Weighting Primary Care Patient Panel Size: A Novel Electronic Health Record-Derived Measure Using Machine Learning

JMIR Med Inform. 2016 Oct 14;4(4):e29. doi: 10.2196/medinform.6530.

Abstract

Background: Characterizing patient complexity using granular electronic health record (EHR) data regularly available to health systems is necessary to optimize primary care processes at scale.

Objective: To characterize the utilization patterns of primary care patients and create weighted panel sizes for providers based on work required to care for patients with different patterns.

Methods: We used EHR data over a 2-year period from patients empaneled to primary care clinicians in a single academic health system, including their in-person encounter history and virtual encounters such as telephonic visits, electronic messaging, and care coordination with specialists. Using a combination of decision rules and k-means clustering, we identified clusters of patients with similar health care system activity. Phenotypes with basic demographic information were used to predict future health care utilization using log-linear models. Phenotypes were also used to calculate weighted panel sizes.

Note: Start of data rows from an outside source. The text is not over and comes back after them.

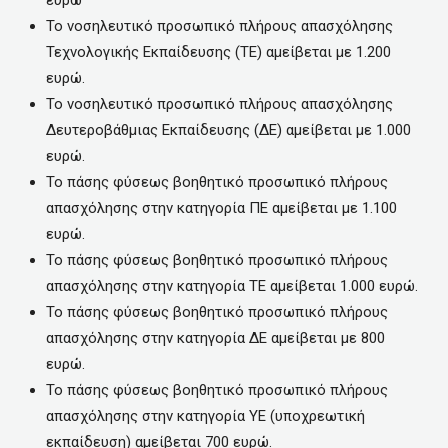
ευρώ
Το νοσηλευτικό προσωπικό πλήρους απασχόλησης
Τεχνολογικής Εκπαίδευσης (ΤΕ) αμείβεται με 1.200
ευρώ.
Το νοσηλευτικό προσωπικό πλήρους απασχόλησης
Δευτεροβάθμιας Εκπαίδευσης (ΔΕ) αμείβεται με 1.000
ευρώ.
Το πάσης φύσεως βοηθητικό προσωπικό πλήρους
απασχόλησης στην κατηγορία ΠΕ αμείβεται με 1.100
ευρώ.
Το πάσης φύσεως βοηθητικό προσωπικό πλήρους
απασχόλησης στην κατηγορία ΤΕ αμείβεται 1.000 ευρώ.
Το πάσης φύσεως βοηθητικό προσωπικό πλήρους
απασχόλησης στην κατηγορία ΔΕ αμείβεται με 800
ευρώ.
Το πάσης φύσεως βοηθητικό προσωπικό πλήρους
απασχόλησης στην κατηγορία ΥΕ (υποχρεωτική
εκπαίδευση) αμείβεται 700 ευρώ.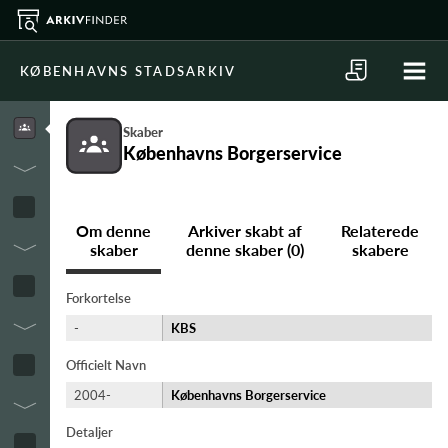
KØBENHAVNS STADSARKIV
Skaber
Københavns Borgerservice
Om denne
Arkiver skabt af
Relaterede
skaber
denne skaber (0)
skabere
Forkortelse
-
KBS
Officielt Navn
2004-
Københavns Borgerservice
Detaljer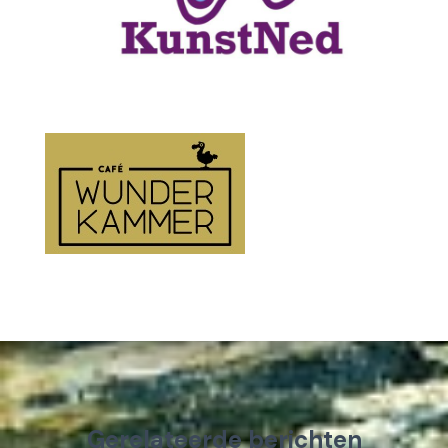
Gerelateerde berichten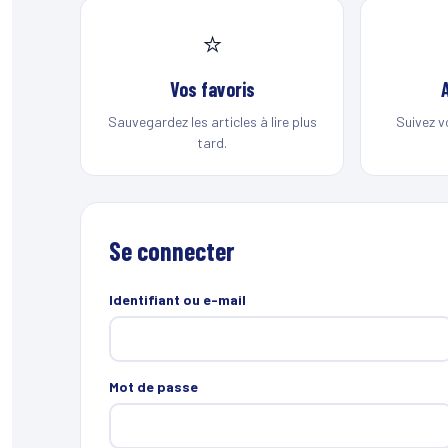
⭐
Vos favoris
Sauvegardez les articles à lire plus
Suivez v
tard.
Se connecter
Identifiant ou e-mail
Mot de passe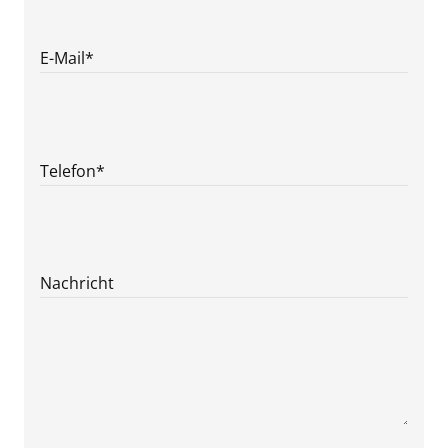
E-Mail
*
Telefon
*
Nachricht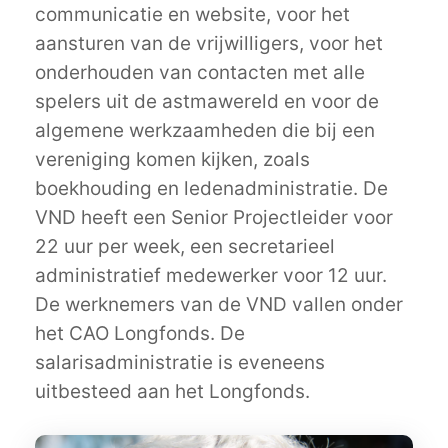
communicatie en website, voor het
aansturen van de vrijwilligers, voor het
onderhouden van contacten met alle
spelers uit de astmawereld en voor de
algemene werkzaamheden die bij een
vereniging komen kijken, zoals
boekhouding en ledenadministratie. De
VND heeft een Senior Projectleider voor
22 uur per week, een secretarieel
administratief medewerker voor 12 uur.
De werknemers van de VND vallen onder
het CAO Longfonds. De
salarisadministratie is eveneens
uitbesteed aan het Longfonds.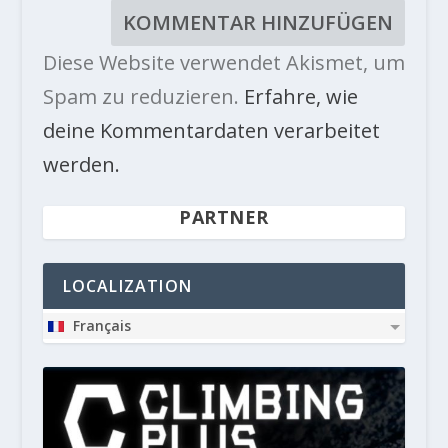
Diese Website verwendet Akismet, um
Spam zu reduzieren.
Erfahre, wie
deine Kommentardaten verarbeitet
werden.
PARTNER
LOCALIZATION
Français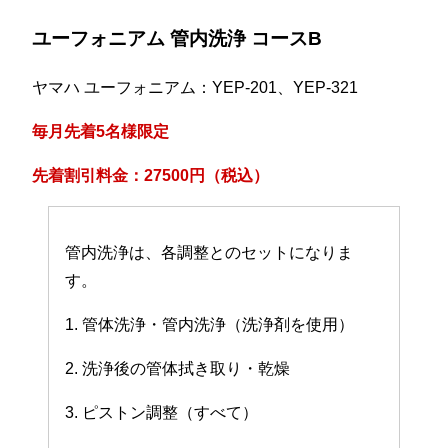
ユーフォニアム 管内洗浄 コースB
ヤマハ ユーフォニアム：YEP-201、YEP-321
毎月先着5名様限定
先着割引料金：27500円（税込）
管内洗浄は、各調整とのセットになりま
す。
1. 管体洗浄・管内洗浄（洗浄剤を使用）
2. 洗浄後の管体拭き取り・乾燥
3. ピストン調整（すべて）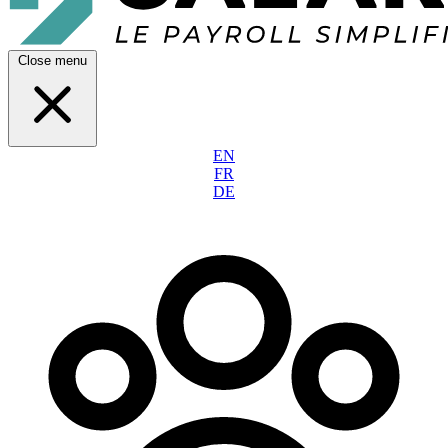
Close menu
EN
FR
DE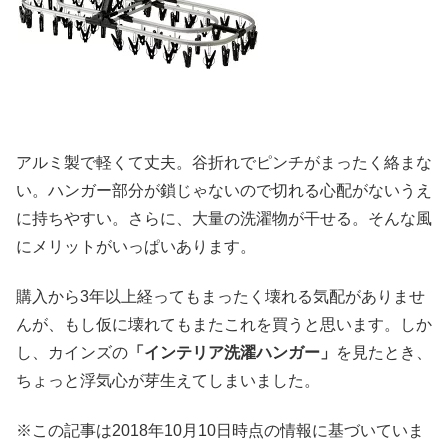
アルミ製で軽くて丈夫。谷折れでピンチがまったく絡まな
い。ハンガー部分が鎖じゃないので切れる心配がないうえ
に持ちやすい。さらに、大量の洗濯物が干せる。そんな風
にメリットがいっぱいあります。
購入から3年以上経ってもまったく壊れる気配がありませ
んが、もし仮に壊れてもまたこれを買うと思います。しか
し、カインズの
「インテリア洗濯ハンガー」
を見たとき、
ちょっと浮気心が芽生えてしまいました。
※この記事は2018年10月10日時点の情報に基づいていま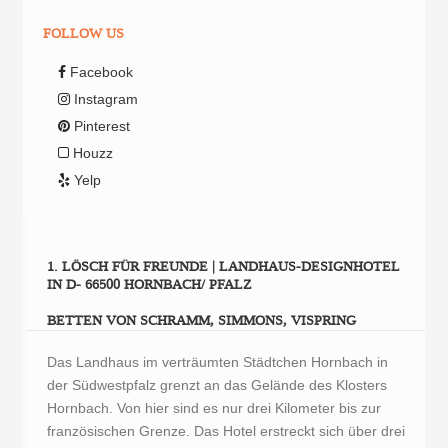
FOLLOW US
Facebook
Instagram
Pinterest
Houzz
Yelp
1. LÖSCH FÜR FREUNDE | LANDHAUS-DESIGNHOTEL
IN D- 66500 HORNBACH/ PFALZ
BETTEN VON SCHRAMM, SIMMONS, VISPRING
Das Landhaus im verträumten Städtchen Hornbach in
der Südwestpfalz grenzt an das Gelände des Klosters
Hornbach. Von hier sind es nur drei Kilometer bis zur
französischen Grenze. Das Hotel erstreckt sich über drei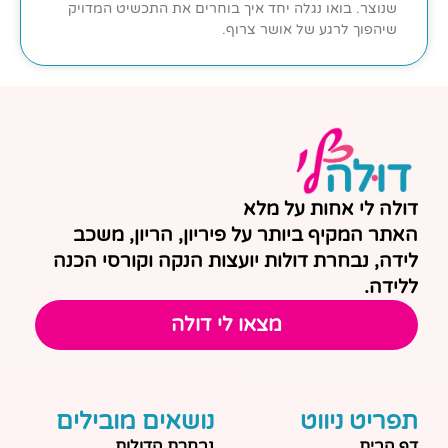
שנוצר. בואו נגלה יחד איך בוחרים את התכשיט המדויק
שיהפוך לרגע של אושר צרוף.
דולה לי אחות על מלא
האתר המקיף ביותר על פיריון, הריון, משכב
לידה, נבחרת דולות יועצות הנקה וקורסי הכנה
ללידה.
מצאו לי דולה
תפריט ניווט
נושאים מובילים
דף הבית
נבחרת הדולות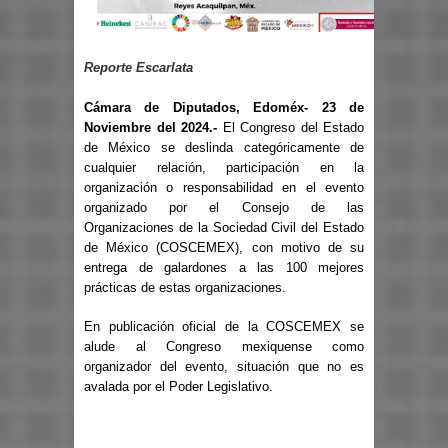
Reporte Escarlata
Cámara de Diputados, Edoméx- 23 de
Noviembre del 2024.-
El Congreso del Estado
de México se deslinda categóricamente de
cualquier relación, participación en la
organización o responsabilidad en el evento
organizado por el Consejo de las
Organizaciones de la Sociedad Civil del Estado
de México (COSCEMEX), con motivo de su
entrega de galardones a las 100 mejores
prácticas de estas organizaciones.
En publicación oficial de la COSCEMEX se
alude al Congreso mexiquense como
organizador del evento, situación que no es
avalada por el Poder Legislativo.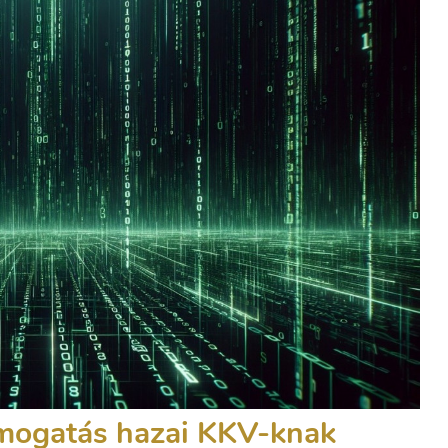
ámogatás hazai KKV-knak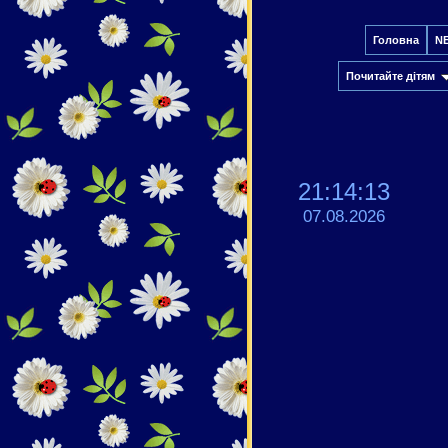
Головна
N
Почитайте дітям
21:14:13
07.08.2026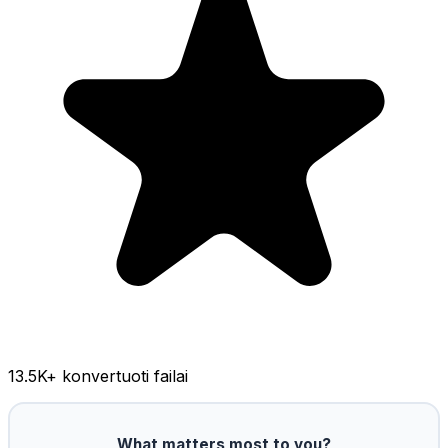
13.5K
+ konvertuoti failai
What matters most to you?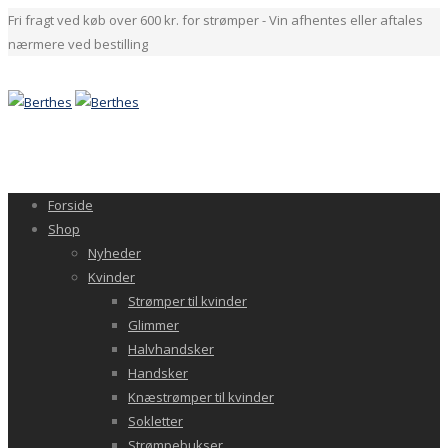
Fri fragt ved køb over 600 kr. for strømper - Vin afhentes eller aftales
nærmere ved bestilling
Forside
Shop
Nyheder
Kvinder
Strømper til kvinder
Glimmer
Halvhandsker
Handsker
Knæstrømper til kvinder
Sokletter
Strømpebukser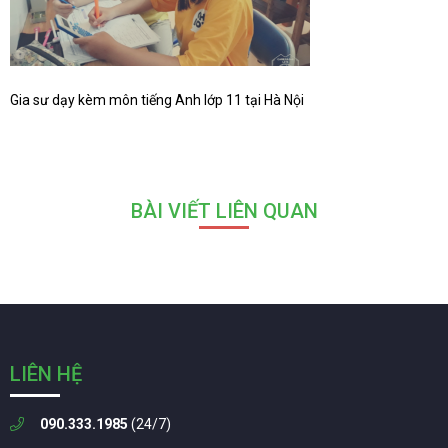
Gia sư dạy kèm môn tiếng Anh lớp 11 tại Hà Nội
BÀI VIẾT LIÊN QUAN
LIÊN HỆ
090.333.1985
(24/7)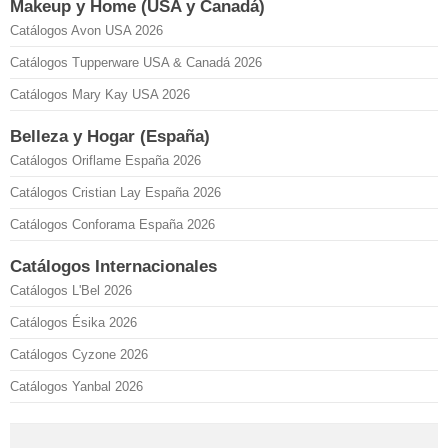
Makeup y Home (USA y Canadá)
Catálogos Avon USA 2026
Catálogos Tupperware USA & Canadá 2026
Catálogos Mary Kay USA 2026
Belleza y Hogar (España)
Catálogos Oriflame España 2026
Catálogos Cristian Lay España 2026
Catálogos Conforama España 2026
Catálogos Internacionales
Catálogos L'Bel 2026
Catálogos Ésika 2026
Catálogos Cyzone 2026
Catálogos Yanbal 2026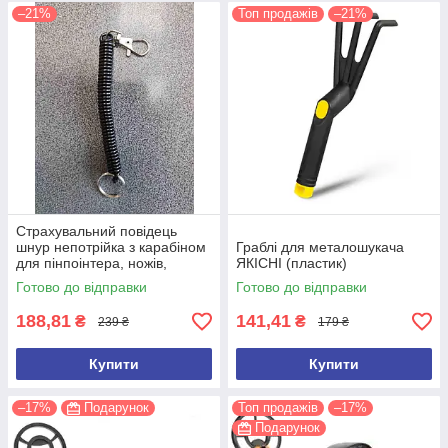
–21%
Топ продажів
–21%
Страхувальний повідець
шнур непотрійка з карабіном
Граблі для металошукача
для пінпоінтера, ножів,
ЯКІСНІ (пластик)
ліхтарів, рацій, ключів
Готово до відправки
Готово до відправки
188,81
141,41
₴
₴
239 ₴
179 ₴
Купити
Купити
–17%
Подарунок
Топ продажів
–17%
Подарунок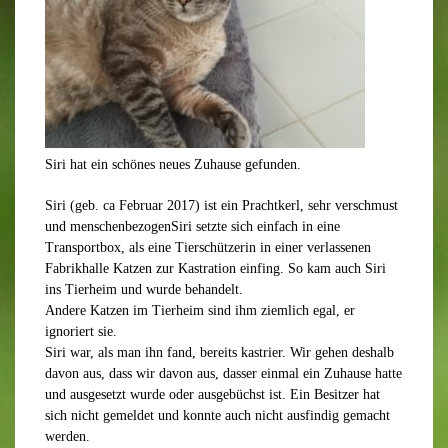
Siri hat ein schönes neues Zuhause gefunden.
Siri (
geb.
ca
Februar
201
7) ist ein Prachtkerl, sehr verschmust
und
menschenbezogenSiri
setzte sich einfach in eine
Transportbox, als eine Tierschützerin in einer verlassenen
Fabrikhalle Katzen zur Kastration einfing. So kam auch Siri
ins Tierheim und wurde behandelt.
Andere Katzen
im Tierheim sind ihm ziemlich egal, er
ignoriert
sie
.
Siri
war
, als man ihn fand,
bereits kastrier
. Wir gehen deshalb
davon aus,
dass wir davon
aus,
dass
er einmal ein Zuhause hatte
und ausgesetzt wurde oder
ausgebüchst
ist. Ein Besitzer hat
sich nicht gemeldet und konnte auch nicht ausfindig gemacht
werden.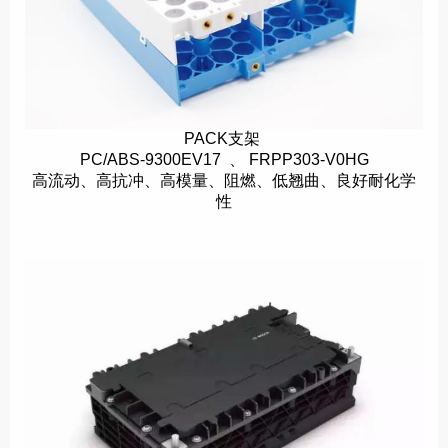
PACK支架
PC/ABS-9300EV17 、 FRPP303-V0HG
高流动、高抗冲、高模量、阻燃、低翘曲、良好耐化学
性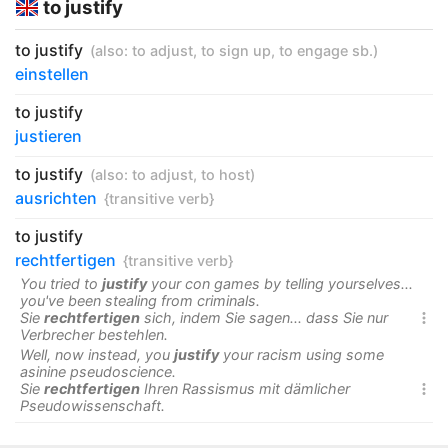
to justify
to justify
(also:
to adjust
,
to sign up
,
to engage sb.
)
einstellen
to justify
justieren
to justify
(also:
to adjust
,
to host
)
ausrichten
{transitive verb}
to justify
rechtfertigen
{transitive verb}
You tried to
justify
your con games by telling yourselves...
you've been stealing from criminals.
Sie
rechtfertigen
sich, indem Sie sagen... dass Sie nur

Verbrecher bestehlen.
Well, now instead, you
justify
your racism using some
asinine pseudoscience.
Sie
rechtfertigen
Ihren Rassismus mit dämlicher

Pseudowissenschaft.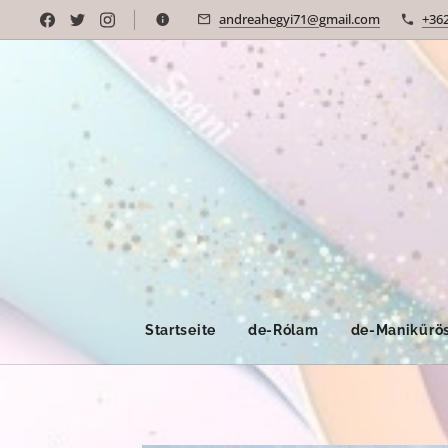
andreahegyi71@gmail.com
+36
Startseite
de-Rólam
de-Manikűrös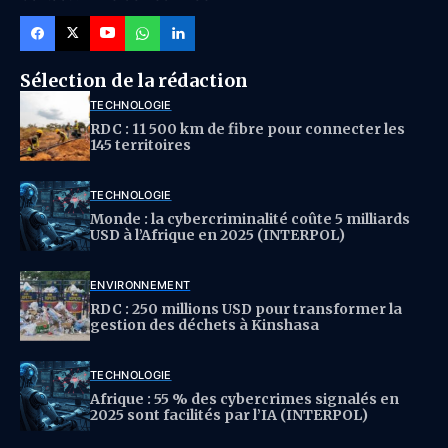
Sélection de la rédaction
TECHNOLOGIE
RDC : 11 500 km de fibre pour connecter les
145 territoires
TECHNOLOGIE
Monde : la cybercriminalité coûte 5 milliards
USD à l’Afrique en 2025 (INTERPOL)
ENVIRONNEMENT
RDC : 250 millions USD pour transformer la
gestion des déchets à Kinshasa
TECHNOLOGIE
Afrique : 55 % des cybercrimes signalés en
2025 sont facilités par l’IA (INTERPOL)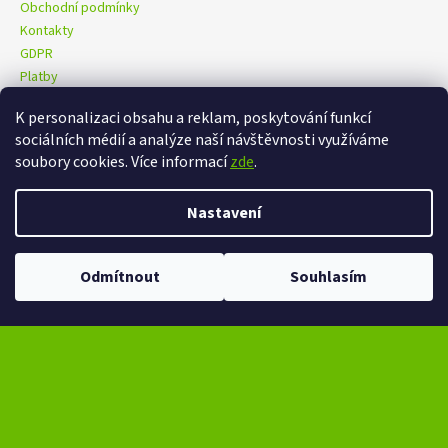
Obchodní podmínky
Kontakty
GDPR
Platby
K personalizaci obsahu a reklam, poskytování funkcí
sociálních médií a analýze naší návštěvnosti využíváme
eXtrem-audio na facebooku
eXtrem-audio na Instagramu
soubory cookies. Více informací
zde
.
Nastavení
Vytvořil Shoptet
Copyright 2026
eXtrem-audio.cz
. Všechna práva vyhrazena.
Odmítnout
Souhlasím
Upravit nastavení cookies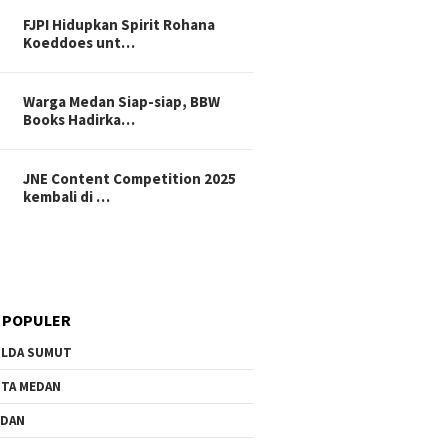
FJPI Hidupkan Spirit Rohana
Koeddoes unt…
Warga Medan Siap-siap, BBW
Books Hadirka…
Peringat
Gubernu
JNE Content Competition 2025
Minta P
kembali di …
Digrati
ag Sebagai Jembatan
Menag RI Jelaskan Tindak
diator antara Negara
Lanjut Deklarasi-Istiqlal
vil Society
untuk Kemanusiaan dan
 POPULER
Kelestarian Lingkungan
LDA SUMUT
TA MEDAN
EDAN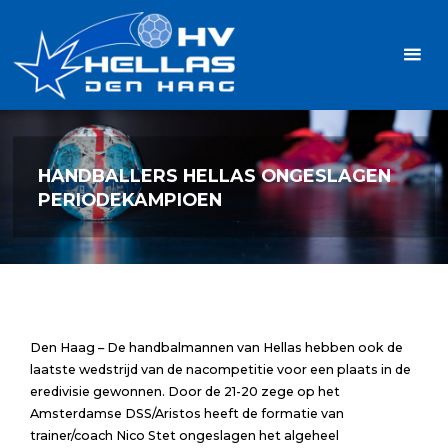
Ga
Handbalvereniging
naar
Hellas
de
TOPSPORT
| PLEZIER |
inhoud
SAMEN |
AMBITIE
HANDBALLERS HELLAS ONGESLAGEN
PERIODEKAMPIOEN
Den Haag – De handbalmannen van Hellas hebben ook de
laatste wedstrijd van de nacompetitie voor een plaats in de
eredivisie gewonnen. Door de 21-20 zege op het
Amsterdamse DSS/Aristos heeft de formatie van
trainer/coach Nico Stet ongeslagen het algeheel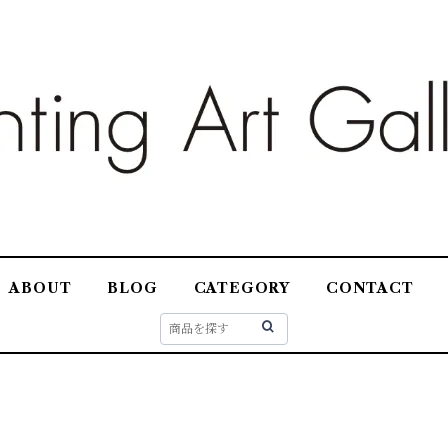
ABOUT
BLOG
CATEGORY
CONTACT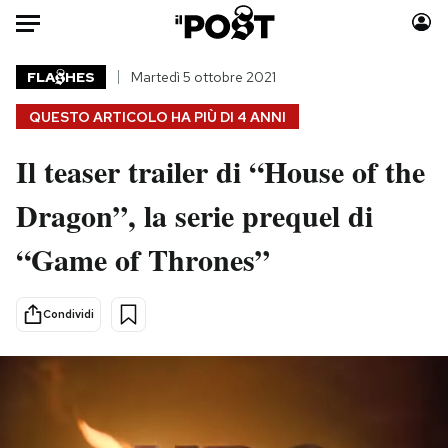
Auto
FLA
HES
Martedì 5 ottobre 2021
QUESTO ARTICOLO HA PIÙ DI
4 ANNI
HOME
Il teaser trailer di “House of the
Italia
Moda
Mondo
Libri
Dragon”, la serie prequel di
Politica
Consumismi
“Game of Thrones”
Tecnologia
Storie/Idee
Internet
Ok Boomer!
Scienza
Media
Condividi
Cultura
Europa
Economia
Altrecose
Sport
Mondiali calcio 2026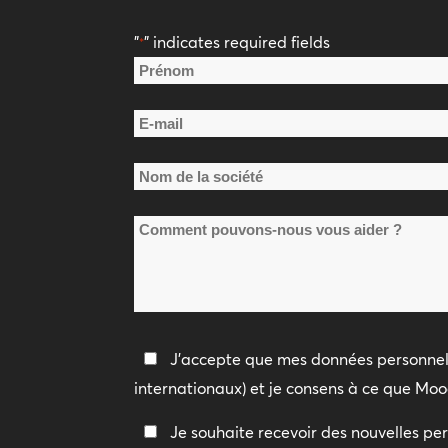
"
" indicates required fields
*
Nom
*
Prénom
E-
mail
Nom
*
de
Comment
la
pouvons-
société
nous
*
vous
aider
Politique
J'accepte que mes données personnell
?
de
internationaux) et je consens à ce que Moo
confidentialité
Restez
Je souhaite recevoir des nouvelles per
*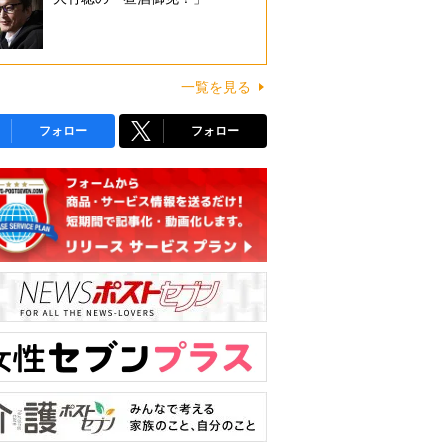
一覧を見る
フォロー
フォロー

Results: We identified 7 primary care utilization phenotypes, which were characterized by various combinations of primary care and specialty usage and were deemed clinically distinct by primary care physicians. These phenotypes, combined with age-sex and primary payer variables, predicted future primary care utilization with R2 of .394 and were used to create weighted panel sizes.

Conclusions: Individual patients' health care utilization may be useful for classifying patients by primary care work effort and for predicting future primary care usage.

Keywords: ambulatory care; health care economics and organizations; machine learning; medical informatics; patient acceptance of health care; primary health care; risk adjustment.